1. TRANSLATE the question into mathematical operations

• Given information:
  • Function definition: \(\mathrm{f(x) = 6 + \sqrt{x}}\)
  • Need to find: \(\mathrm{f(36)}\)
• What this means: Substitute \(\mathrm{x = 36}\) into the function expression

2. SIMPLIFY by substituting and evaluating

• Replace x with 36 in the function:
  \(\mathrm{f(36) = 6 + \sqrt{36}}\)
• Evaluate the square root:
  \(\mathrm{\sqrt{36} = 6}\)
• Complete the addition:
  \(\mathrm{f(36) = 6 + 6 = 12}\)

Answer: 12

Why Students Usually Falter on This Problem

Most Common Error Path:

Weak SIMPLIFY execution: Students make calculation errors with the square root, perhaps forgetting that \(\mathrm{\sqrt{36} = 6}\) or confusing it with other operations.

For example, some students might think \(\mathrm{\sqrt{36} = 18}\) (confusing square root with doubling) or get confused about which perfect squares they know. This leads to incorrect final calculations like \(\mathrm{f(36) = 6 + 18 = 24}\) or other wrong values.

Second Most Common Error:

Poor TRANSLATE reasoning: Students might not fully understand function notation and what it means to evaluate \(\mathrm{f(36)}\).

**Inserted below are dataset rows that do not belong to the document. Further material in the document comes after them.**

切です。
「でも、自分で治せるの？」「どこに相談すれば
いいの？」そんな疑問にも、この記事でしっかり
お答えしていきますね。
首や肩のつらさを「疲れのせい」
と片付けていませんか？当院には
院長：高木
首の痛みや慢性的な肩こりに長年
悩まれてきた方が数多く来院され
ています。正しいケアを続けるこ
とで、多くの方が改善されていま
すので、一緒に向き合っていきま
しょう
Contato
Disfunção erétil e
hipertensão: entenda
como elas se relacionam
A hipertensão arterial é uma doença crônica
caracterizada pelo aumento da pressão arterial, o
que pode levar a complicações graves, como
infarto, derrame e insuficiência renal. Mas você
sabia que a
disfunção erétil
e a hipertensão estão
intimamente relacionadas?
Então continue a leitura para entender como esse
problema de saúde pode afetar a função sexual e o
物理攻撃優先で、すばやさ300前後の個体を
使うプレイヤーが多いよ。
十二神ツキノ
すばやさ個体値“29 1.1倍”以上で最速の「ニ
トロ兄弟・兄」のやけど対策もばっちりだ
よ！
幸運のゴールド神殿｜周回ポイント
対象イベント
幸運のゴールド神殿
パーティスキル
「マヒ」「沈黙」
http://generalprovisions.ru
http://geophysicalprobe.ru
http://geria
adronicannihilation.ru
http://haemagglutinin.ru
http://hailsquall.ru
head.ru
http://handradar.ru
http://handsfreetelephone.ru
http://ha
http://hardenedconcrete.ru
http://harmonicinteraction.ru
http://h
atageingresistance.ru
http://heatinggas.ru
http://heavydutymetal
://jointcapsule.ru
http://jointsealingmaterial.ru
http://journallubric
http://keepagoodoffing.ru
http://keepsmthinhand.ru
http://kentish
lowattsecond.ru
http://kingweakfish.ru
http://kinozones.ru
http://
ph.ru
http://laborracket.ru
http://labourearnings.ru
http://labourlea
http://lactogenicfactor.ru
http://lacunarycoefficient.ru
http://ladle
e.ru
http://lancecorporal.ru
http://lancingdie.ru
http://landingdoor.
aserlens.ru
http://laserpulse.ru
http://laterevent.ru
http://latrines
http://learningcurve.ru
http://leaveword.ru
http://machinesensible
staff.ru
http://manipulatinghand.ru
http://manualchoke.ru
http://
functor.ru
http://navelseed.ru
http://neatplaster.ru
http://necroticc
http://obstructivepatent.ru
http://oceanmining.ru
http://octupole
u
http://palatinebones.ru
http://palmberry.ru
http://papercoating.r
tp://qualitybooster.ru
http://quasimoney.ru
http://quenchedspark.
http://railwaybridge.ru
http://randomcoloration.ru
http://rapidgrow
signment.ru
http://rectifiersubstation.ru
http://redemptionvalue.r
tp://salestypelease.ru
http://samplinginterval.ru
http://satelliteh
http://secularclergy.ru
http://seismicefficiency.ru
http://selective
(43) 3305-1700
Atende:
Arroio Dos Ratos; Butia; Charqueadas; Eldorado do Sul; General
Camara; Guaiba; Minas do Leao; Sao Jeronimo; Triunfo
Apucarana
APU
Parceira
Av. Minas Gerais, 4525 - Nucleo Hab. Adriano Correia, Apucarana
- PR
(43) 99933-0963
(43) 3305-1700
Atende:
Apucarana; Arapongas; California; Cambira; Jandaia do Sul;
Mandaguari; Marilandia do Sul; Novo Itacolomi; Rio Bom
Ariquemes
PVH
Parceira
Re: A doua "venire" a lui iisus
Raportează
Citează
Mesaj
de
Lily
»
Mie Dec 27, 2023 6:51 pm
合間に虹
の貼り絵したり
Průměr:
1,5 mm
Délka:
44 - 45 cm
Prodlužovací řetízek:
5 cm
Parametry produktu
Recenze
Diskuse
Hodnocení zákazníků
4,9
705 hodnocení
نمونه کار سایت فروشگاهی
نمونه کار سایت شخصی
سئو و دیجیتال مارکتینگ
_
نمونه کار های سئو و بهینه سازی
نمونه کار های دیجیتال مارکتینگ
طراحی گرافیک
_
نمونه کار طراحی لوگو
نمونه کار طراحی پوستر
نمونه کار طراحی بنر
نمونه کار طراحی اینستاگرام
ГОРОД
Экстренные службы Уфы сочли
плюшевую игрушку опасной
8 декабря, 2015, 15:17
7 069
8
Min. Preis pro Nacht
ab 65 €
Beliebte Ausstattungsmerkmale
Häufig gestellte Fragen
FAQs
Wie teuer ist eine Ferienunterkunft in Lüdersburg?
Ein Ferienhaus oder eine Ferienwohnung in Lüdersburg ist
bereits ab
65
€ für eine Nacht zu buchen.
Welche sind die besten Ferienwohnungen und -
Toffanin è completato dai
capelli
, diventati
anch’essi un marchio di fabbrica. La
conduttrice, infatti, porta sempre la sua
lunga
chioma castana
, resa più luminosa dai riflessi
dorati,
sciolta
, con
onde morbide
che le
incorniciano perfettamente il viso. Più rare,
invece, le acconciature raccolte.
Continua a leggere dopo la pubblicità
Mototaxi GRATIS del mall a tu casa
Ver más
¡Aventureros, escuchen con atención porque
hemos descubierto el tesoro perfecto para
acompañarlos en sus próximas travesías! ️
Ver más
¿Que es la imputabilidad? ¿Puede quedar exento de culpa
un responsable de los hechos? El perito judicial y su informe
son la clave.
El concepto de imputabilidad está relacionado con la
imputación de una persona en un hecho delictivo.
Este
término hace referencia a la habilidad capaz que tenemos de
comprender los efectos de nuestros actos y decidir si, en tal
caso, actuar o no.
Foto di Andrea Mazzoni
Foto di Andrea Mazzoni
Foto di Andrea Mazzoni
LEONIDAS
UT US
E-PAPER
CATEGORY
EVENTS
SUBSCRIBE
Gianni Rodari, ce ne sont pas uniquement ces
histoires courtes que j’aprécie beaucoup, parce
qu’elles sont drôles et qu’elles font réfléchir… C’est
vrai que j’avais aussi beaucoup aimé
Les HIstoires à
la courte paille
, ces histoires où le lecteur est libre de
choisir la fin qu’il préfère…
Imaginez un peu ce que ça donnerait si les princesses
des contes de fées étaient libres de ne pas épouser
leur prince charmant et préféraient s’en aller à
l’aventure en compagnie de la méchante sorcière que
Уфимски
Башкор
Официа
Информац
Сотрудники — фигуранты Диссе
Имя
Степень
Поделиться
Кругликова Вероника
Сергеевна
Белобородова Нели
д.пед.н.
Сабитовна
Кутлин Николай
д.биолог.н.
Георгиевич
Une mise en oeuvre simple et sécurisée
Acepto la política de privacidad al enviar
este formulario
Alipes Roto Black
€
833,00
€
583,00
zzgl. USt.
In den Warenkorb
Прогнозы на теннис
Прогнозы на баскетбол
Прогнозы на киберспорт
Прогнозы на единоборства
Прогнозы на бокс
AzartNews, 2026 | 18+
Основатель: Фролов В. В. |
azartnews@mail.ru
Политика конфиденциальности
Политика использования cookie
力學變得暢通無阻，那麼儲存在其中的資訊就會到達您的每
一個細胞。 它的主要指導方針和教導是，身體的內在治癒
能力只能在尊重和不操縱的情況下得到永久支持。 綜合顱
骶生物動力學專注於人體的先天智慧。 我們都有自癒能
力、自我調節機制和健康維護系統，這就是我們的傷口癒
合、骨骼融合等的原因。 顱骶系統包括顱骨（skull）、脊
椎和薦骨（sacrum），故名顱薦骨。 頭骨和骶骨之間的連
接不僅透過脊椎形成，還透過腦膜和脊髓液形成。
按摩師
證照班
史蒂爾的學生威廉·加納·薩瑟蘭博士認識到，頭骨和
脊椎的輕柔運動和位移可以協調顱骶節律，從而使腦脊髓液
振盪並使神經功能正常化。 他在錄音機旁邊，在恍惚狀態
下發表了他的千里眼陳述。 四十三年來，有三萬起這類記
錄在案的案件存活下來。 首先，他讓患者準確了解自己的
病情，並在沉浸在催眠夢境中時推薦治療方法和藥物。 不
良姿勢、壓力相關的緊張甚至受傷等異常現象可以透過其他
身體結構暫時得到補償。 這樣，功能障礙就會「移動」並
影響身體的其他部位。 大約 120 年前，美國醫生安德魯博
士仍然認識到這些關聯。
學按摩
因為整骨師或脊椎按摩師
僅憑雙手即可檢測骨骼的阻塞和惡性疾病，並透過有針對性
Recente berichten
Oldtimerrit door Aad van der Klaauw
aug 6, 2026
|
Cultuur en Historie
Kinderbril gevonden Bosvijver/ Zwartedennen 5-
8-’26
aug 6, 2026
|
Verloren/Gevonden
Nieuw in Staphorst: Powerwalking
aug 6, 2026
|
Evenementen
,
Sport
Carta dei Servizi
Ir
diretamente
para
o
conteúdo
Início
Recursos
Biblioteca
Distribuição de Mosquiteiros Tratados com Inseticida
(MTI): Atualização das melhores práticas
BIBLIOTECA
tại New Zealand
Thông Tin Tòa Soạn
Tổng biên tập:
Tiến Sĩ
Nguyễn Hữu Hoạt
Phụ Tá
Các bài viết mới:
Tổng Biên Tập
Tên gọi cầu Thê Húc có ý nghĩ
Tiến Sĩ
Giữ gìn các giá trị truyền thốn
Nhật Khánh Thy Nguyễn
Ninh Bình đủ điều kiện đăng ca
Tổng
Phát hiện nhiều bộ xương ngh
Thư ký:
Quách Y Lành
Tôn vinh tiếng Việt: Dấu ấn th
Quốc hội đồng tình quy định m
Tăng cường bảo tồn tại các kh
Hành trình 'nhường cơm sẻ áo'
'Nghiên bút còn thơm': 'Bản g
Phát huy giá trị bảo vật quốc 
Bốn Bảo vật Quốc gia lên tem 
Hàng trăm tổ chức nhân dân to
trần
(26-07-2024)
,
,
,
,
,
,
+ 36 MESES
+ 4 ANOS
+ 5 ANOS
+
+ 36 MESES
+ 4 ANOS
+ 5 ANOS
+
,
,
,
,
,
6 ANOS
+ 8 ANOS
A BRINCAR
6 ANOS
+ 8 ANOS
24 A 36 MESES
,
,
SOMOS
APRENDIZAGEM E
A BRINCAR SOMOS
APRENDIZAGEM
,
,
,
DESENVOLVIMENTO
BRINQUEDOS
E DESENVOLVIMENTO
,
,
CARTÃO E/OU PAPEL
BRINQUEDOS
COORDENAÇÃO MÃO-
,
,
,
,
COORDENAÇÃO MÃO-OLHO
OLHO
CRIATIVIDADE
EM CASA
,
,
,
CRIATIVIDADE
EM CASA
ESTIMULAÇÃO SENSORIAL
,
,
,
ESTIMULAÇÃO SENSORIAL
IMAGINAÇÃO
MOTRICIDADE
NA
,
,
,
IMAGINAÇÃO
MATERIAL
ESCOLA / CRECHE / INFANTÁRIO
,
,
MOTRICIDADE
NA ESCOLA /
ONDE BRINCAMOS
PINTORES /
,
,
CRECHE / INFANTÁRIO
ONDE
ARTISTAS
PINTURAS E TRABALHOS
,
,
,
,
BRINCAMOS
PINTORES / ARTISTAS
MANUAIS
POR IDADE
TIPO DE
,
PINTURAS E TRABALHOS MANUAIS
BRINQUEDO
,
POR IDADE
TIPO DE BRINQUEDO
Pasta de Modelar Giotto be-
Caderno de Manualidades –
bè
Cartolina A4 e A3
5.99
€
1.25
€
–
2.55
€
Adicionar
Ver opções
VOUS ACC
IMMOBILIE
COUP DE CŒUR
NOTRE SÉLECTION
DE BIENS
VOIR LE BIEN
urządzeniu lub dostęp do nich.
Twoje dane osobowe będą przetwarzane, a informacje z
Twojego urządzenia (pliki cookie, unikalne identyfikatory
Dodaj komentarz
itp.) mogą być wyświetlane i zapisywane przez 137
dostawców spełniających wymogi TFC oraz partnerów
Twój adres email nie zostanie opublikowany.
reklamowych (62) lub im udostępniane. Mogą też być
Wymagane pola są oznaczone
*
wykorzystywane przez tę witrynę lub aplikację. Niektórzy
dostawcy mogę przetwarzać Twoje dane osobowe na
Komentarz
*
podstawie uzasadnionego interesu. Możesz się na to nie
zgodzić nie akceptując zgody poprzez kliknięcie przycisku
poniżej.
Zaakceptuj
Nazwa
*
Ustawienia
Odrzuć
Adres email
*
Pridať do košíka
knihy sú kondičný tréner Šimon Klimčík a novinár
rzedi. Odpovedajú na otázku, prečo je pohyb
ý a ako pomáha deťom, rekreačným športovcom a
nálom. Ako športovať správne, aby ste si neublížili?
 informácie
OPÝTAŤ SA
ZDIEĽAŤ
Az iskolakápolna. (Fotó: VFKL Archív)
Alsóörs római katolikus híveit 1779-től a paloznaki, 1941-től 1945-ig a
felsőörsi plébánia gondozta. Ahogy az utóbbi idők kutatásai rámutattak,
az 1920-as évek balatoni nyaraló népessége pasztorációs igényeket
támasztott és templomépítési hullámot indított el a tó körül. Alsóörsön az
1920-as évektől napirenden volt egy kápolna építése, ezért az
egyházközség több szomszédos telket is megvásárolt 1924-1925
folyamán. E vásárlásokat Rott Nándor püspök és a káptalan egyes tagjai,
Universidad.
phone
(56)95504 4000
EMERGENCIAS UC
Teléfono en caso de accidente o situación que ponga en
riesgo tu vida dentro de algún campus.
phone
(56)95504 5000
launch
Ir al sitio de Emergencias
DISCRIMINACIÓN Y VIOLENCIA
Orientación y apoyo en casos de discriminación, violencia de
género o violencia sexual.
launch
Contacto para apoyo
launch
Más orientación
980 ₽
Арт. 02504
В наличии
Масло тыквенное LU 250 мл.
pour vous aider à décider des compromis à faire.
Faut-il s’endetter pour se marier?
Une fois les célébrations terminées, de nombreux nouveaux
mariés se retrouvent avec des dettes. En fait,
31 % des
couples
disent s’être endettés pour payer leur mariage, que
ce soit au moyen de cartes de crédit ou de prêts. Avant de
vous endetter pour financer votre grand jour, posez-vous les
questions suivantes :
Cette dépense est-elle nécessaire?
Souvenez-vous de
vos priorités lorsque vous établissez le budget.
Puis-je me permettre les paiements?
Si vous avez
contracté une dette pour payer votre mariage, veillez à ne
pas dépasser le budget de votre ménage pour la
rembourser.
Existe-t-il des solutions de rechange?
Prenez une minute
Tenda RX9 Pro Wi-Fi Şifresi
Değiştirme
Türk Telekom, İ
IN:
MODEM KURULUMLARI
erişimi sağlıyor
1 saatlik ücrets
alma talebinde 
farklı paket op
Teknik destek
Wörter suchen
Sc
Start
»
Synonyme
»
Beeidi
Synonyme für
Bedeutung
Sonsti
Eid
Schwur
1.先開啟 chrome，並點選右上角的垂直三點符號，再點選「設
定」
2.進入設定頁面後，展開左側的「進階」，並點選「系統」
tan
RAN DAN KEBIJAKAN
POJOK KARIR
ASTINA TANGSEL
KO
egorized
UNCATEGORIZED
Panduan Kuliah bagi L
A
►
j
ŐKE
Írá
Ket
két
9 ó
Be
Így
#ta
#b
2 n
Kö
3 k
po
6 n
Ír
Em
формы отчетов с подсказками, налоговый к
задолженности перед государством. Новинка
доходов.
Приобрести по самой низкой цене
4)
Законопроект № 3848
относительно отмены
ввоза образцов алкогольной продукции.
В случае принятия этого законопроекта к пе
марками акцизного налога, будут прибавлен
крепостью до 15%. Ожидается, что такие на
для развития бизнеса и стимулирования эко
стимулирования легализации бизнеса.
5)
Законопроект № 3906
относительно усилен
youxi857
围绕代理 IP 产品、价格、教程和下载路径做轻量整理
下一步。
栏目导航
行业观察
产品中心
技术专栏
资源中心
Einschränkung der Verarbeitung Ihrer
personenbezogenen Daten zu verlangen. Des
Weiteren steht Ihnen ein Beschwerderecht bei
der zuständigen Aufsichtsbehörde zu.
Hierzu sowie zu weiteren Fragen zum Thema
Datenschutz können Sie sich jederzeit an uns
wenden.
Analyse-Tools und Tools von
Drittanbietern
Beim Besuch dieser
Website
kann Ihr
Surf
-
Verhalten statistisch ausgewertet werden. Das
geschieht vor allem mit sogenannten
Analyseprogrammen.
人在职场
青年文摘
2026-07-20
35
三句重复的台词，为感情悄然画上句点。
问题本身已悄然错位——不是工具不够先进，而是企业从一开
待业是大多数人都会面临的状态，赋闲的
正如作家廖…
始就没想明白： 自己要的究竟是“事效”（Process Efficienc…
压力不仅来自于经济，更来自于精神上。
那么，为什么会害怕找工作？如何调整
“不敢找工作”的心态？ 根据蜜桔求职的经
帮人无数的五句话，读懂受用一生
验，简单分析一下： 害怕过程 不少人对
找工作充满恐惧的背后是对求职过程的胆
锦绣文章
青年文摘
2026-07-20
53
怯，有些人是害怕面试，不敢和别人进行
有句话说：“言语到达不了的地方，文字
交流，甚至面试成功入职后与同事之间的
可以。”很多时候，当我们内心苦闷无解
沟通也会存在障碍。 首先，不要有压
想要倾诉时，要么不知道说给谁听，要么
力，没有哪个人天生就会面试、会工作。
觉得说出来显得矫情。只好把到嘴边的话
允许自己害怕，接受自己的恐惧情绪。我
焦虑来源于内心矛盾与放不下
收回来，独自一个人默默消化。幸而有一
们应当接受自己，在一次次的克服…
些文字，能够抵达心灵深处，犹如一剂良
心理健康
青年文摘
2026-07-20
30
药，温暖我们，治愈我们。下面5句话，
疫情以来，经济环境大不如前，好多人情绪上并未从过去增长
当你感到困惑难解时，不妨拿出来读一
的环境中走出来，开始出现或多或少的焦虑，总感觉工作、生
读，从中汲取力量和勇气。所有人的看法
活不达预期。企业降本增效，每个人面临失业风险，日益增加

They might treat \(\mathrm{f(36)}\) as multiplication (\(\mathrm{f \times 36}\)) or get confused about how to use the function definition. This leads to completely wrong approaches and typically results in guessing.

The Bottom Line:

This problem tests whether students can perform the fundamental operation of function evaluation - substituting a value and simplifying the result. Success requires both understanding function notation and accurately computing with square roots.